Peggy Sue Got Married présente l’intérêt d’aborder le voyage dans le temps comme un moyen de confronter un présent décevant avec un passé tout à la fois idéalisé – parce qu’il appartient à la mémoire individuelle et redonne vie et forme à ce qui n’était jusqu’alors qu’une somme de souvenirs épars – et porteur des germes de l’échec à venir, soit la perspective d’un mariage placé sous le signe de la prolongation et la concrétisation de l’insouciance et de l’amour véritable, alors qu’il cristallisera la souffrance des amants. L’exploration d’un passé, qui oscille entre le personnel et le générationnel dans la mesure où la jeune femme ne fouille pas sa mémoire mais retourne dans les années 60, vise alors moins à le réécrire qu’à comprendre le présent et permettre au couple de perdurer, de surmonter la crise qu’il traverse.
Aussi le regard de Peggy Sue sur sa ville d’adolescence associe-t-il deux statuts : celui d’acteur qui peut légèrement influencer la marche de son destin, celui de spectateur désabusé qui se raccorde à la magie d’un âge synonyme de liberté et de bonheur. La séquence de trajet en voiture fait d’elle un touriste émerveillé : assise à l’arrière après avoir quitté l’infirmerie scolaire, elle redécouvre son passé à partir de ce qu’elle est maintenant. De même, les interactions avec sa famille et son entourage se modifient-elles, qualifiées de « bizarres ». Ce voyage temporel a donc un effet miroir, explicité par l’ouverture et la clausule du film : son effet est spéculaire, et Peggy Sue revoit moins à l’identique les êtres, les lieux et les situations qu’elle a connus autrefois qu’elle ne les perçoit sous un nouveau jour, décelant la fragilité d’une sœur que l’on mésestimait sans raison ou le talent d’un petit-ami que l’on fait souffrir pour des fautes qu’il n’a pas encore commises.
Francis Ford Coppola retrouve donc ici l’un de ses thèmes de prédilection, à savoir la fuite du temps et les dégradations qu’elle produit sur les sentiments et, plus généralement, sur l’âme ; ce faisant, il présente aussi les années 80 comme nostalgiques des années 60, mieux comme dépendantes d’elles comme le faisaient déjà, pour la décennie précédente, American Graffiti (George Lucas, 1973) ou Grease (Randal Kleiser, 1978) avec les années 50.

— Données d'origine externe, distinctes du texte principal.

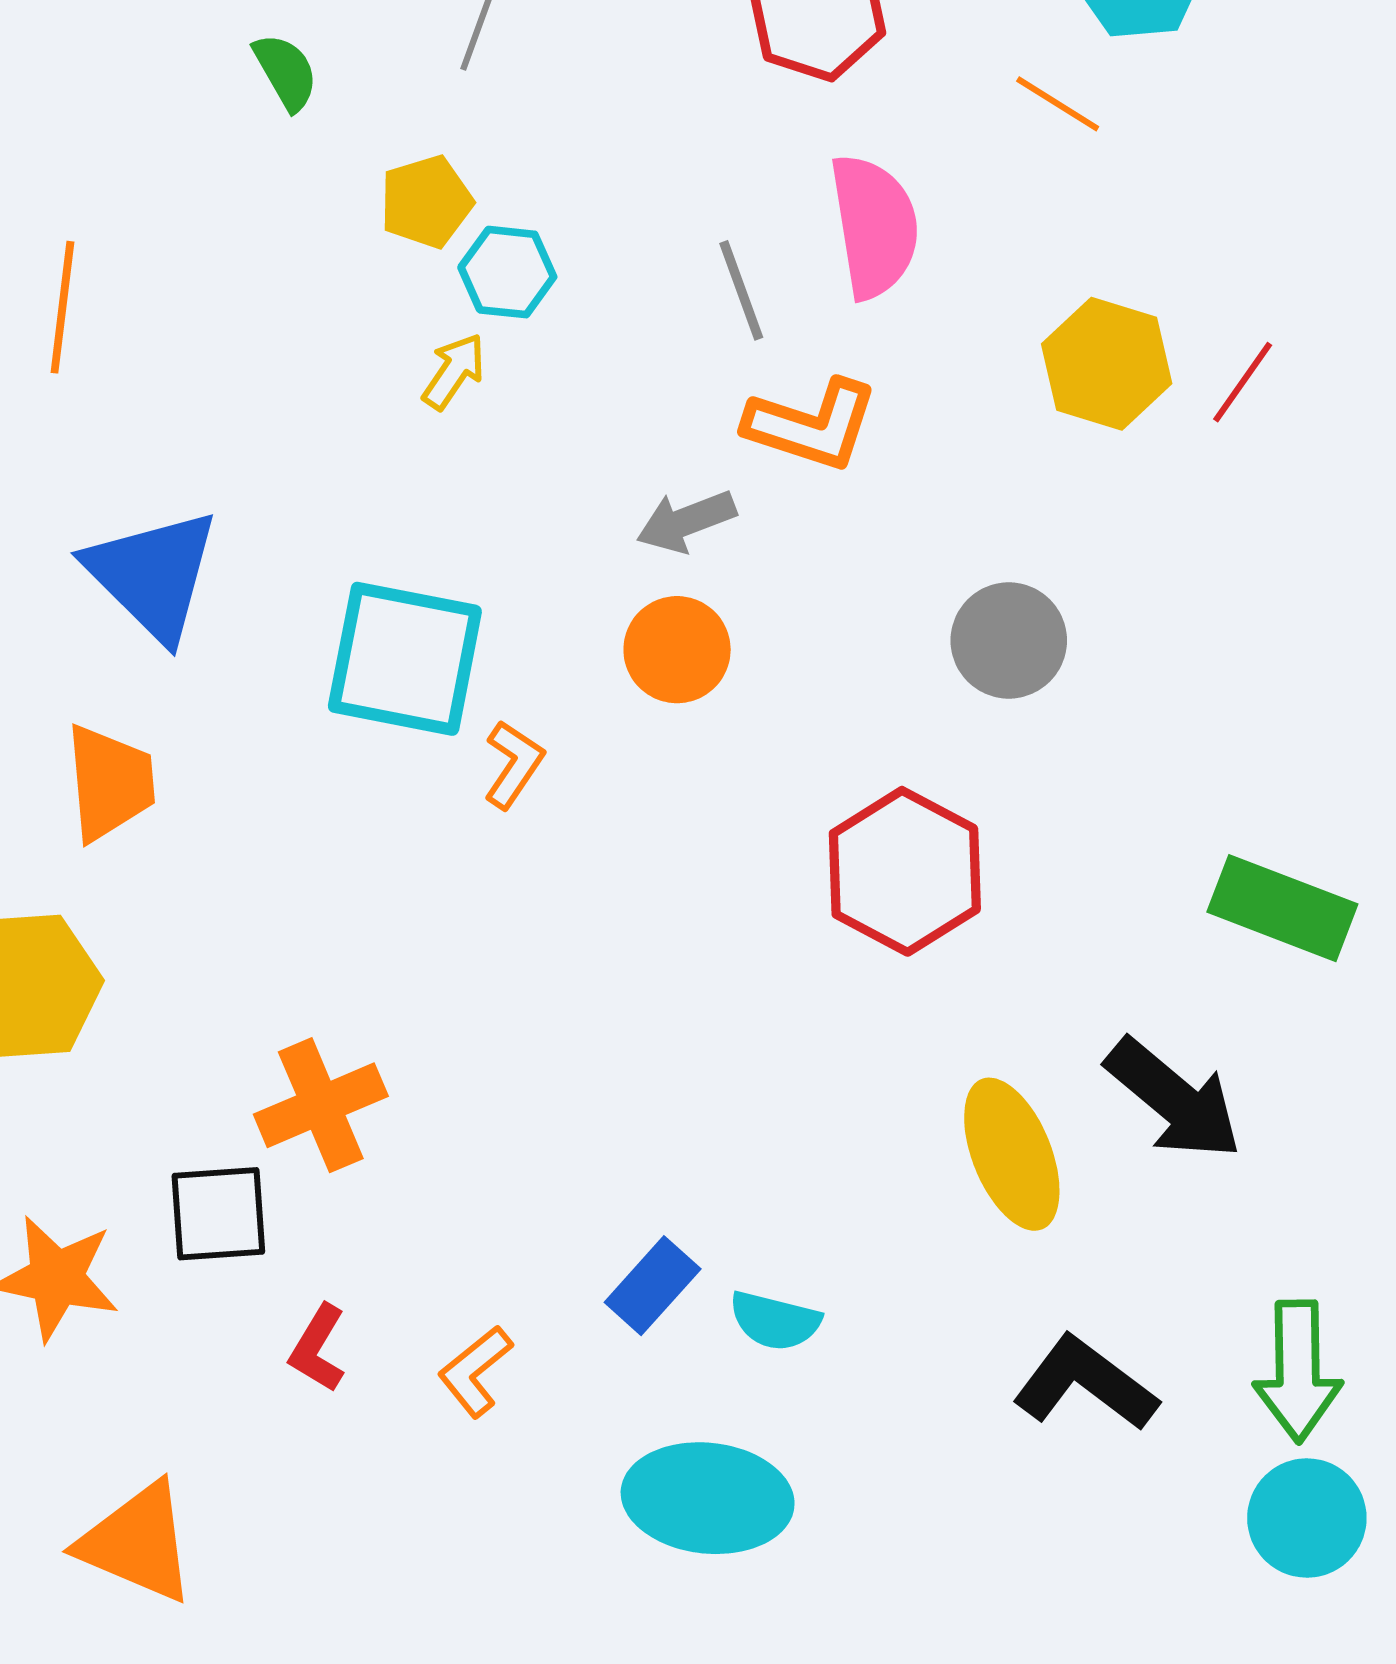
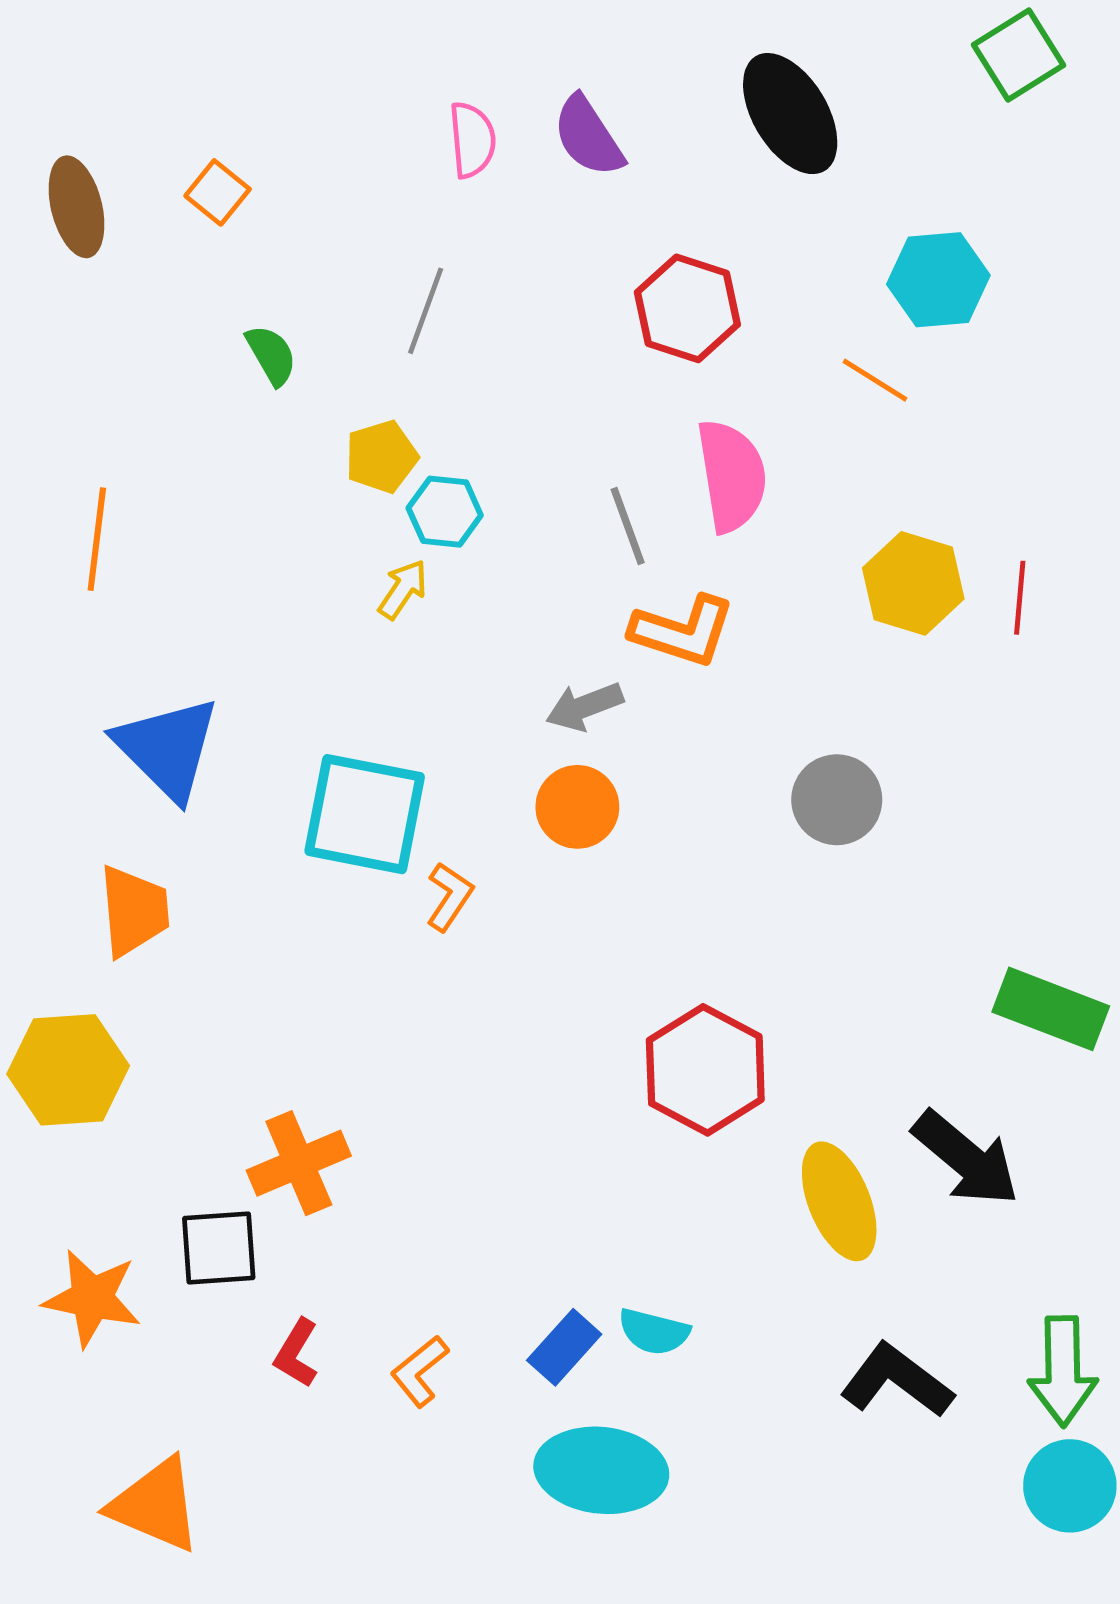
red line: (1243, 382) -> (1020, 598), turned -30
red hexagon: (905, 871) -> (705, 1070), moved
blue rectangle: (653, 1286) -> (564, 1347), moved

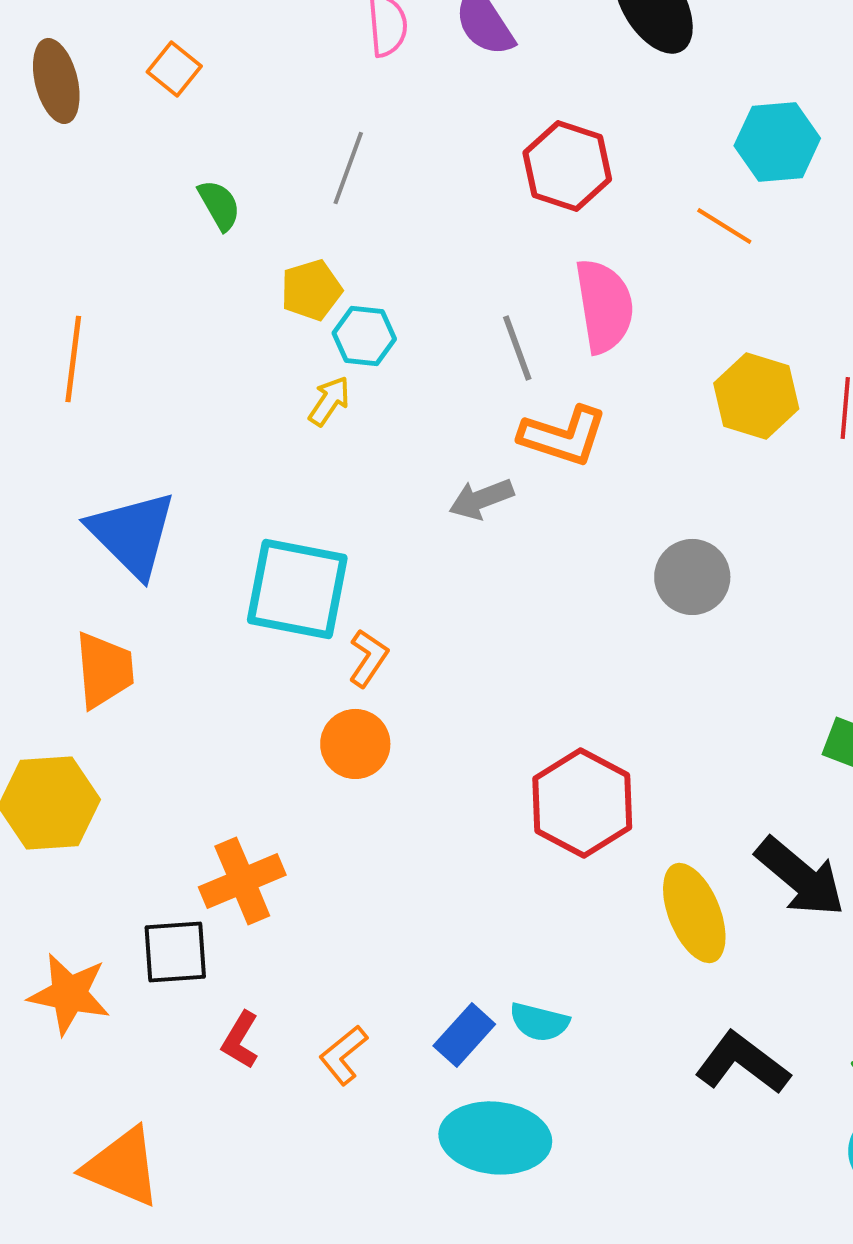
orange circle: (577, 807) -> (355, 744), moved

Toutes ces qualités, d’ordre esthétique et symbolique, ne sauraient pourtant masquer l’incapacité rencontrée par des acteurs mal choisis à susciter émotions et compassion, la lourdeur des dialogues et l’absence de charme. Dit autrement, le long métrage traite du voyage dans le temps mais n’est à aucun moment magique. Comme si Coppola se contentait de mettre en images un projet qu’il s’approprie mais qu’il sait ne pas venir de lui, à l’instar des fameux miroirs réfléchissant des reflets imparfaits.